The marginal probabilities of transition features are computed using
the following equation:
\begin{equation*}\label{eqn:tree-tmarginal}\small
\begin{split}
p_m(\mathit{f}_t(y', y, \bm{x},c,p)) =&%
\frac{\alpha[y'][c]t(y', y, c, p)\alpha[y][p]\beta[y][p]}{\alpha_{c\rightarrow{}p}Z_{\bm{x}}}.
\end{split}
\end{equation*}
\tocless\section{Inference}
Once model parameters have been learned, one applies the optimized
model to new, unseen instances in order to predict their most probable
labels---a task which is commonly refered to as \emph{inference}.
For CRFs, inference actually boils down to computing the matrix
$\alpha$ with the following minor modifications:
\begin{itemize}
\item First of all, instead of taking the sum over all previous labels
$y'\in\mathcal{Y}$ when computing $\alpha[y][i]$, one only estimates
the maximum possible score for that cell that is possible
w.r.t.\ the probabilities of its preceding labels;
\item Second, apart from storing the maximum (unnormalized)

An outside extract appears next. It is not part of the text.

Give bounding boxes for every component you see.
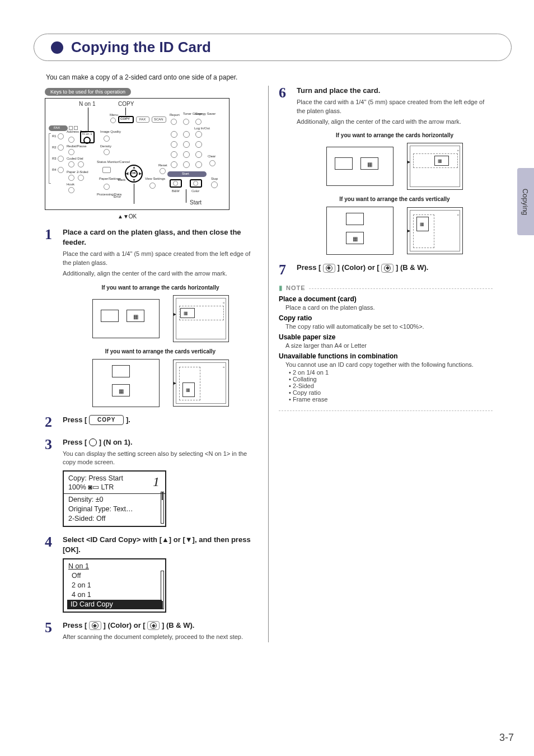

probability of label $y$ at the $i$-th position, one also stores the
label at the previous position ($i-1$) that has lead to the maximum
value of $\alpha[y][i]$.
\end{itemize}
In other words, in the case of linear-chain CRFs, we transform
Equation~\ref{eqn:folc-alpha} into:
\begin{equation}\label{eqn:folc-viterbi}\small
\begin{split}
\alpha[y][i] =& <\max_{y' \in\mathcal{Y}}\left(a(y',y,i-1,i)\right),
\argmax_{y' \in\mathcal{Y}}\left(a(y',y,i-1,i)\right)>
\end{split}
\end{equation}
where
\begin{equation*}\small
\begin{split}
a(y',y,i-1,i) \defeq \alpha[y'][i-1][0]t(y',y,i-1,i)s(y,i).
\end{split}
\end{equation*}
We similarly modify the $\alpha$-computation in the semi-Markov case,
but this time, apart from remembering the highest possible probability
of the $y$-th label at the $i$-th position and its most likely
predecessor, we also need to store the most probable length of the tag
span $y$, \ie{}:
\begin{equation*}\small
\begin{split}
\alpha[y][i] =& <\max_{y' \in\mathcal{Y}, d \in [1,\ldots,L]}\left(a(y',y,d,i)\right),
\argmax_{y' \in\mathcal{Y}, d \in [1,\ldots,L]}\left(a(y',y,d,i)\right)>
\end{split}
\end{equation*}
with $a$ now defined as:
\begin{equation*}\small
\begin{split}
a(y',y,d,i) \defeq \alpha[y'][i-d-1][0]t(y',y,i-d-1,i-d)s(y,[i-d,i]).
\end{split}
\end{equation*}
Finally, in the case of tree-structured CRFs, we could have basically
completely re-used the formula from Equation~\ref{eqn:folc-viterbi} if
each tree node only had one child. But since, most of the time, this
is rarely the case, we need to circumvent the need for storing
multiple child labels in a single $\alpha$ cell because this
significantly slows down the inference due to additional memory
allocation on the fly. The way we do that is by applying the
following trick: instead of storing in each cell $\alpha[y][i]$ the
maximum possible score for the $y$-th tag at the $i$-th position and
the labels of its children that have lead to this score, we store the
score and the most likely tag of the $i$-th node that yielded the
maximum possible value for the $y$-th tag at the parent position,
\ie{}:
\begin{equation}\small
\begin{split}
\alpha[y][c] =& <\max_{y' \in\mathcal{Y}}\left(a(y',y,c,p)\right),
\argmax_{y' \in\mathcal{Y}}\left(a(y',y,c,p)\right)>
\end{split}
\end{equation}
where
\begin{equation*}\small
\begin{split}
a(y',y,i-1,i) \defeq \alpha[y'][c][0]t(y',y,c,p)s(y,p).
\end{split}
\end{equation*}
with $c$ denoting the index of the child, and $p$ standing for the
index of the parent.
After computing the scores for the final node, we scan the last (root)
column of the $\alpha$ matrix for the maximum value and trace back the
complete sequence of labels that has yielded this score---a procedure
which is commonly known as the Viterbi algorithm.